I have been very stuck on proving this product rule, and have not been able to find a good stack exchange post for it.
I have tried using the chain rule on manifolds to attack this problem, but it got a little confusing toward the middle for me. I also tried just directly evaluating both sides on an arbitrary smooth map $f: G \to \mathbb{R}$ to see if the differentials are the same as maps.
Evaluating at $t_0$, I got on the left side:
$$ \gamma'(t_0)(f) = D_t(f(\alpha(t) \cdot \beta(t))(t_0)$$
but on the right I got:
$$ \left( d(m_{\alpha(t_0)})_{\beta(t_0)}(\beta'(t_0)) + d(n_{\beta(t)})_{\alpha(t_0)}(\alpha'(t))\right)(f) = D_t(f(\alpha(t_0) \cdot \beta(t)))(t_0) + D_t(f(\alpha(t) \cdot \beta(t_0)))(t_0)$$
It is not immediately obvious to me at all that these two sides should be equal.
Am I misunderstanding the product rule I am supposed to prove?
Am I misunderstanding how to apply to right hand side to a smooth function?
If I am correct, why are the two sides equal?
Is there a better proof than simply trying to evaluate both sides on a function?
The equality of the two sides $$D_t(f(\alpha(t) \cdot \beta(t))(t_0)$$ and $$D_t(f(\alpha(t_0) \cdot \beta(t)))(t_0) + D_t(f(\alpha(t) \cdot \beta(t_0)))(t_0)$$ is immediate by the chain rule. Indeed, writing $g(s,t)=f(\alpha(s)\cdot\beta(t))$, the multivariable chain rule tells us $$D_t(g(t,t))(t_0)=D_t(g(t_0,t))(t_0)+D_t(g(t,t_0))(t_0)$$ and that is exactly the equation you want.
Alternatively, you can prove the original statement directly using the chain rule.
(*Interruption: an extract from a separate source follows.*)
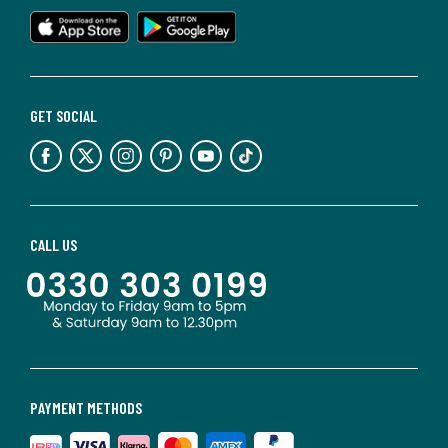
GET SOCIAL
CALL US
PAYMENT METHODS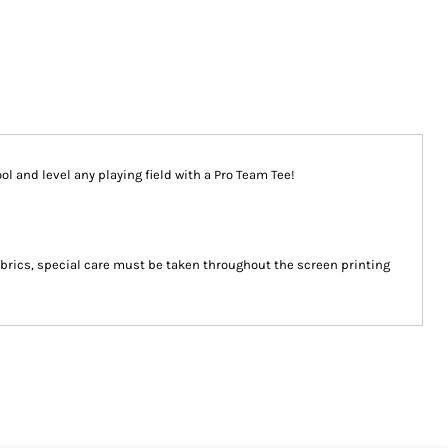
ool and level any playing field with a Pro Team Tee!
abrics, special care must be taken throughout the screen printing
Let $\mu:G\times G\to G$ be the multiplication map, so $\gamma(t)=\mu(\alpha(t),\beta(t))$. By the chain rule, $$\gamma'(t)=\frac{\partial\mu}{\partial x}(\alpha(t),\beta(t))\alpha'(t)+\frac{\partial\mu}{\partial y}(\alpha(t),\beta(t))\beta'(t)$$ where the partial derivatives are the derivatives of $\mu$ with respect to its first and second inputs, respectively. Now $\frac{\partial\mu}{\partial x}(x,y)$ is just $dn_y(x)$: we are differentiating the function $\mu(x,y)=n_y(x)$ with respect to $x$. Similarly, $\frac{\partial\mu}{\partial y}(x,y)$ is $dm_x(y)$. So, plugging these into the equation above, we obtain $$\gamma'(t)=dn_{\beta(t)}(\alpha(t))\alpha'(t)+dm_{\alpha(t)}(\beta(t))\beta'(t).$$ This differs from the formula you want only in that I am explicitly writing which points we are taking the differentials $dn_{\beta(t)}$ and $dm_{\alpha(t)}$, namely at $\alpha(t)$ and $\beta(t)$ respectively.